Gurley, who worked for the 12-lawyer firm from November 2016 to March 2018, said she was fired in early 2019 for complaining about discrimination.
Gurley said she decided to sue so Berg & Androphy and managing partner Jenny Kim “can face a trial to test their deeply privileged conviction that, contrary to the evidence and testimony of their sole Black employee, no member, attorney or staff of the firm can possibly be racist.”
She also said the firm’s response to the complaint, which brought claims under Title VII, Section 1981 of the Civil Rights Act of 1964 and state law, was “callously and offensively written.”
Gurley defended her decision to name Kim in the suit, saying the managing partner made it clear she didn’t want a Black worker in the office, which had eight other white and Asian American employees.
In one instance, Kim kept Gurley from greeting clients because Gurley had an Afro and looked “unpolished,” according to the brief.
“For defendant Kim to avoid trial and dismiss the importance of active participation to remediate the wrongs she caused would be a grave injustice to the people of New York, many of whom care so deeply for justice for Black Americans during the Black Lives Matter movement and after the Chauvin trial verdict,” Gurley said.

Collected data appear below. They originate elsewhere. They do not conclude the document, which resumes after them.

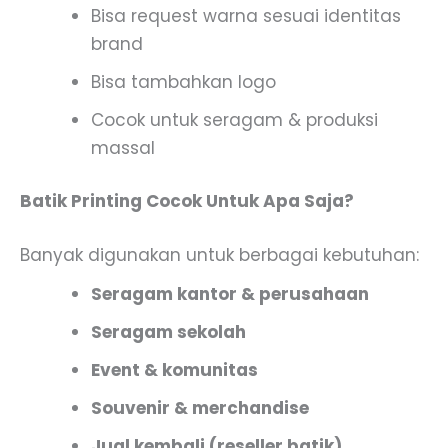
Bisa request warna sesuai identitas
brand
Bisa tambahkan logo
Cocok untuk seragam & produksi
massal
Batik Printing Cocok Untuk Apa Saja?
Banyak digunakan untuk berbagai kebutuhan:
Seragam kantor & perusahaan
Seragam sekolah
Event & komunitas
Souvenir & merchandise
Jual kembali (reseller batik)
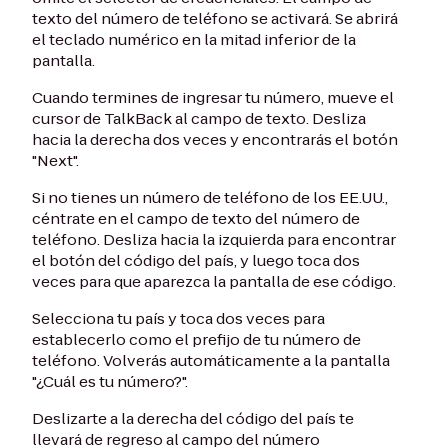
texto del número de teléfono se activará. Se abrirá
el teclado numérico en la mitad inferior de la
pantalla.
Cuando termines de ingresar tu número, mueve el
cursor de TalkBack al campo de texto. Desliza
hacia la derecha dos veces y encontrarás el botón
"Next".
Si no tienes un número de teléfono de los EE.UU.,
céntrate en el campo de texto del número de
teléfono. Desliza hacia la izquierda para encontrar
el botón del código del país, y luego toca dos
veces para que aparezca la pantalla de ese código.
Selecciona tu país y toca dos veces para
establecerlo como el prefijo de tu número de
teléfono. Volverás automáticamente a la pantalla
"¿Cuál es tu número?".
Deslizarte a la derecha del código del país te
llevará de regreso al campo del número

Derek Chauvin, a former Minneapolis police officer, was found guilty Tuesday for the murder of George Floyd.
Gurley also claimed that Kim complained about the smell of her hand cream, which contained shea butter, a common ingredient in Black skin care products. Gurley was reprimanded for wearing sneakers, she said, while her counterpart made the same style choice without consequences.
Gurley also said she was required to text a supervisor photos of her outfits and hairstyles before she arrived at work. In several such selfies included in court filings, Gurley is wearing business casual outfits, such as blazers and sweaters.
Further, Gurley was the only employee forced to “wash dishes and perform manual labor like a servant,” she said. Her supervisor, who is not a party to the case, also gave her lighter-skinned counterpart credit for her work, she claimed.
Gurley’s firing came days after she checked in with attorneys about her performance, according to the brief.
“You’re doing really well,” one said in an email, according to court filings. “I definitely feel like I can count on you.”
Tiffany Ma, an attorney for Gurley, told Law360 in an email Friday that she hopes the court denies the motion to dismiss.
“We believe the law and facts we put forward are very strong,” Ma said. “The retaliatory nature of the defenses and the accused law firm being both defendant and defense counsel concerns us.”
An attorney for the firm did not immediately respond Friday to a request for comment.
Gurley is represented by Tiffany Ma of Young & Ma LLP and William Brown of Brown Kwon & Lam LLP.
The firm is represented by in-house attorneys Michael Fay, Chris Sprengle and David Berg.
The case is Gurley v. David H. Berg & Associates et al., case number 1:20-cv-09998, in the U.S. District Court for the Southern District of New York.